No tengo noticias de que se produjera la anunciada venta, los murales permanecen intocados. Es significativa la valoración económica que adquiere una obra avalada por la historia y la crítica, así como la presencia de la agencia instituida para llevar a cabo tal conversión.
Fábrica de Arte Cubano.
En este caso, la casa subastadora sería la encargada de lograr provechosamente que la obra de arte pudiera devenir un objeto comercial. Y, por supuesto, tal objeto comercial tiene, por esencia, una valoración extrartística al ser una moneda de cambio.
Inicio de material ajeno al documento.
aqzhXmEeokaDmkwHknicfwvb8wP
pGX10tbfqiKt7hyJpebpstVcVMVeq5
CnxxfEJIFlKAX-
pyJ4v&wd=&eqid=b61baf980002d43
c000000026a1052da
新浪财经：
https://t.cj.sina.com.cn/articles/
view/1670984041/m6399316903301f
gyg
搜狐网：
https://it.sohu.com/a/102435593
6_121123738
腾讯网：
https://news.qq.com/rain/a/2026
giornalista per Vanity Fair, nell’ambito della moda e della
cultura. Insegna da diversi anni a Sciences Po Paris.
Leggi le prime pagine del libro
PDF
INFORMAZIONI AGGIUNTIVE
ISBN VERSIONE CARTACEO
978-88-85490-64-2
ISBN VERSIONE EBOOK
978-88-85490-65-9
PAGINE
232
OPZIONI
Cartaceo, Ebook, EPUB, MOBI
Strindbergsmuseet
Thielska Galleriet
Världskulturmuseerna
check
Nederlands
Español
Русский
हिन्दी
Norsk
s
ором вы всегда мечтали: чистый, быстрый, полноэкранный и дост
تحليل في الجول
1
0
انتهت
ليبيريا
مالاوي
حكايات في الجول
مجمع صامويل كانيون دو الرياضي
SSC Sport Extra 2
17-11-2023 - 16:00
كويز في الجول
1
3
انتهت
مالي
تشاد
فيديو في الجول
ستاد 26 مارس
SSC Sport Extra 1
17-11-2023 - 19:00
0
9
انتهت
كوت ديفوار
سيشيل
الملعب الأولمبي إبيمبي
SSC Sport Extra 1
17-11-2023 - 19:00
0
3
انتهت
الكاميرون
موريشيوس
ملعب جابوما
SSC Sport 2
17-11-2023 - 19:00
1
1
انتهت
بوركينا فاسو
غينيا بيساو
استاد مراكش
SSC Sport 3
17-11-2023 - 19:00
De hecho, no puedo dejar de tomar en cuenta cierta trasformación visible en el funcionamiento del mercado de arte en décadas recientes, a partir de lo que se ha dado en llamar la globalización. Si está históricamente establecido que para el arte que llamamos visual existen tres grandes metrópolis que albergan las significativas instituciones para el mercado mundial, es decir, Nueva York, Londres y París, así como hay dominantes casas subastadoras, fundamentalmente Sotheby’s y Christie, el surgimiento con el presente siglo de nuevos centros es hoy un hecho establecido. Es necesario, pues, tomar en cuenta lo que sucede en Beijing y Nueva Delhi, pues China y la India han devenido puntos importantes en el panorama del arte contemporáneo. Para algunos analistas, también habría que tomar en cuenta, aunque en mucho menor medida, Rusia, Berlín y la América Latina.
Ahora bien, concuerdan en que, en lo fundamental, el mercado de arte puede presentar una superficie cambiante, pero asimismo mantiene una estructura uniforme. En este sentido, se ha llegado a afirmar que el mercado de arte “en 2022 tendrá un aspecto como el de hoy (2012): es más, como el que tenía hace siglo y medio, cuando nacieron el arte moderno y también sus mercados” [2]. Al leer esta afirmación, no puedo dejar de recordar que José Martí escribió una crónica en abril de 1887, precisamente la época en la cual ocurrieron tales nacimientos, sobre una subasta de arte en el Salón Chickering de Nueva York. Es una vívida descripción del modo en que se conducían (en lo esencial, se conducen todavía) las subastas neoyorkinas de objetos de arte. Un año antes, el 2 de julio de 1886, había observado proféticamente: “Al olor de la riqueza se está vaciando sobre Nueva York el arte del mundo. Los ricos para alardear de lujo, los municipios para fomentar la cultura […] compran en grandes sumas […] Quien no conoce los cuadros de Nueva York no conoce el arte moderno” [3].